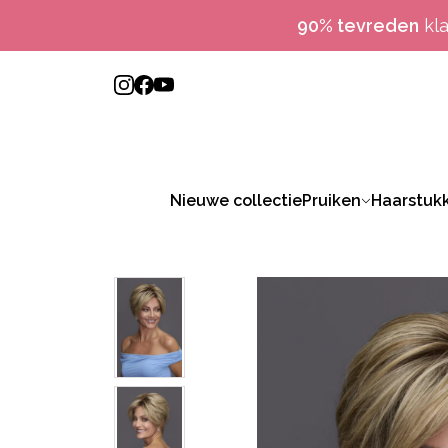
90% tevreden
kl
Nieuwe collectie
Pruiken
Haarstuk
---+---
— Task statement —
Pictures are to be left out; all other data must be returned exactly.

— Answer box —
90% tevreden
kl
Nieuwe collectie
Pruiken
Haarstuk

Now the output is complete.